**Assignment**
Look for the word "personali" in the material below. Copy each line that has it.

**Data for analysis**
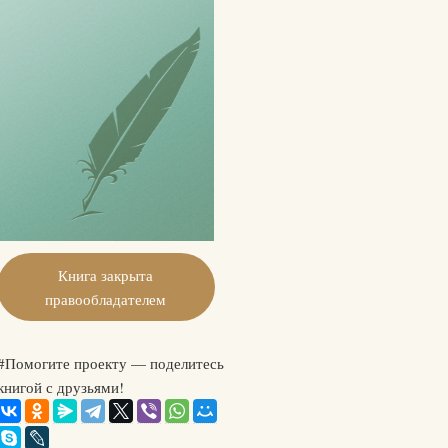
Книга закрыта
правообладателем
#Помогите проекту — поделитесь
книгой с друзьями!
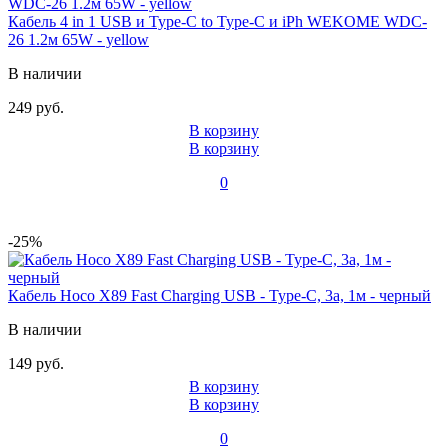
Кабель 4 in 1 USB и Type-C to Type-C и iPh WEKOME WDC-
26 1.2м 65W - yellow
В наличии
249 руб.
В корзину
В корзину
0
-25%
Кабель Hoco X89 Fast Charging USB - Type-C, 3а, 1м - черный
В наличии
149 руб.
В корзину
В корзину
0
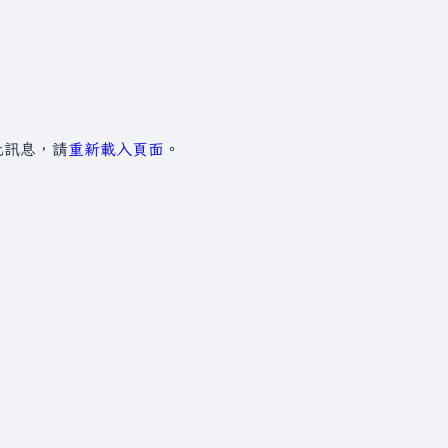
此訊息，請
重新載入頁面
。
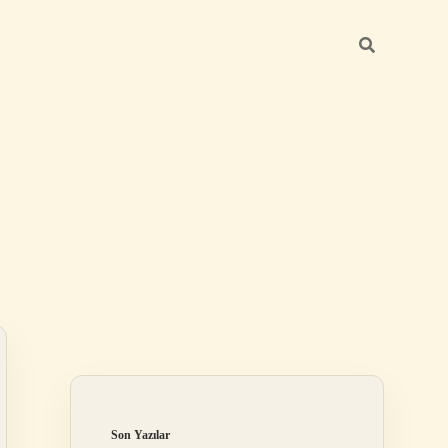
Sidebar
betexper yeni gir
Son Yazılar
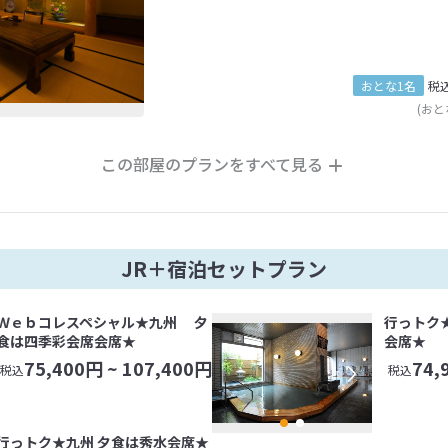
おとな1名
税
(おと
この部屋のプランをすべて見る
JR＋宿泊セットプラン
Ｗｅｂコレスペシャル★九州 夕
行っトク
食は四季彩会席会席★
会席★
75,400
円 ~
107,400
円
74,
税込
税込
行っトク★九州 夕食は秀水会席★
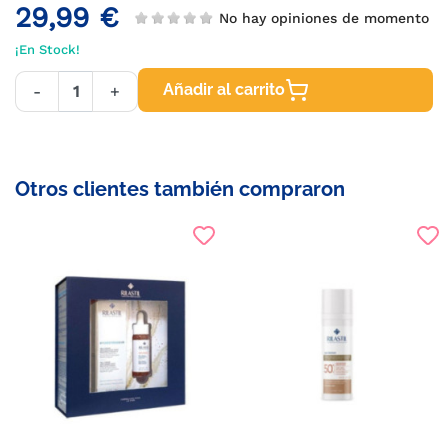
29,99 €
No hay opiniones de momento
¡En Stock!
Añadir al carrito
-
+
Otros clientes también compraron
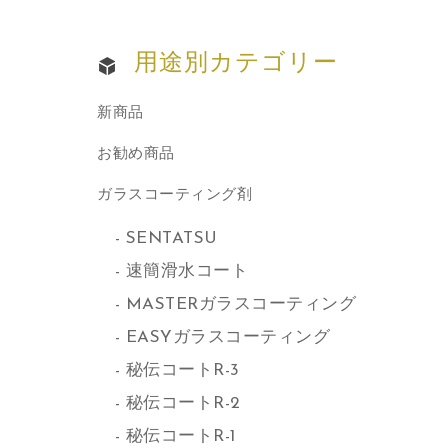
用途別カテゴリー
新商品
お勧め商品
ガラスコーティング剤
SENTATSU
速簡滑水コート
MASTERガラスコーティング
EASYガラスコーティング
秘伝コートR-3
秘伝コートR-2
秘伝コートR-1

---

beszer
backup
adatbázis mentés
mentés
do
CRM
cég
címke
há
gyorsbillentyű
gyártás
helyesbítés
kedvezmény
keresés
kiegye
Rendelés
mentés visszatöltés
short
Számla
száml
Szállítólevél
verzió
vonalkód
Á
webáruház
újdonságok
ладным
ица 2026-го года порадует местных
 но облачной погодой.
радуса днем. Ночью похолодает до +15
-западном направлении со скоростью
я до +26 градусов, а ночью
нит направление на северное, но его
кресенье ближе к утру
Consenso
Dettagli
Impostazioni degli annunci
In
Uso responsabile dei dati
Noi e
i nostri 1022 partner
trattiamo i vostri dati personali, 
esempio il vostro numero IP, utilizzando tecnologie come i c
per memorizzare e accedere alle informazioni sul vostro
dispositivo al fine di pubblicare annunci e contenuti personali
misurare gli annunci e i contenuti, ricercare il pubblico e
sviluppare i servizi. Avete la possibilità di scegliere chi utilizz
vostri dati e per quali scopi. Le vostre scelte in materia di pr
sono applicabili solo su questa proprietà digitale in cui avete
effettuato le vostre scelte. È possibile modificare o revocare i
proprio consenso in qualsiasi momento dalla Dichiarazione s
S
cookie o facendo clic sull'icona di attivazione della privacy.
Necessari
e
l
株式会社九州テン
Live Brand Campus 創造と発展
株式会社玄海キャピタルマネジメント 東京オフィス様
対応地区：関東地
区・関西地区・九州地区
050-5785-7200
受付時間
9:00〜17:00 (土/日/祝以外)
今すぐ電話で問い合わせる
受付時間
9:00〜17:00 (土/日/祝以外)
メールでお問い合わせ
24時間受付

--

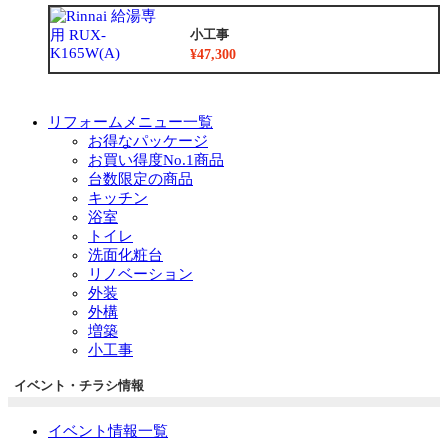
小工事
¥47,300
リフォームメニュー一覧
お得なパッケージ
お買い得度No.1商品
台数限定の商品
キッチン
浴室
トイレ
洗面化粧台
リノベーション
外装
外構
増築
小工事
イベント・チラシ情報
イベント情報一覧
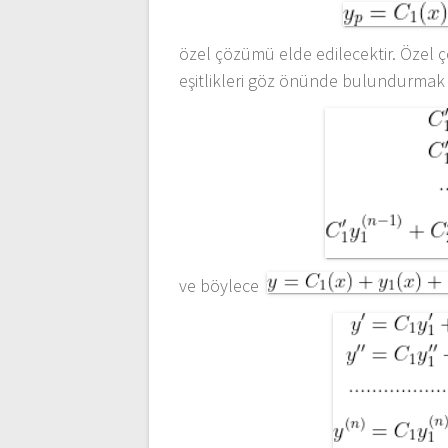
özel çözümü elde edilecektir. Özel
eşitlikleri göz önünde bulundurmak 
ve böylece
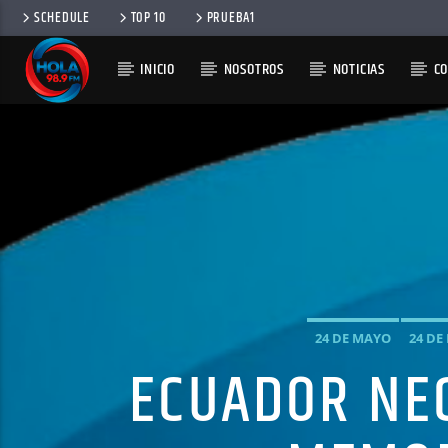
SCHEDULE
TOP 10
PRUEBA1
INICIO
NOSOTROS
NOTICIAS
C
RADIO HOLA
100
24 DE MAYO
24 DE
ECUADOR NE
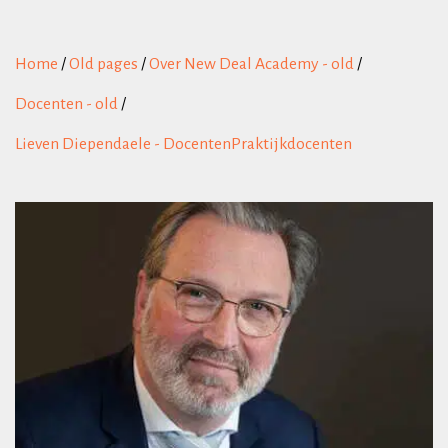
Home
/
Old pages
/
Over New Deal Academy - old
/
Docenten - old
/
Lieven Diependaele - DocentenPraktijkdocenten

**Solution for this exercise**
trattiamo i vostri dati personali, 
dispositivo al fine di pubblicare annunci e contenuti personali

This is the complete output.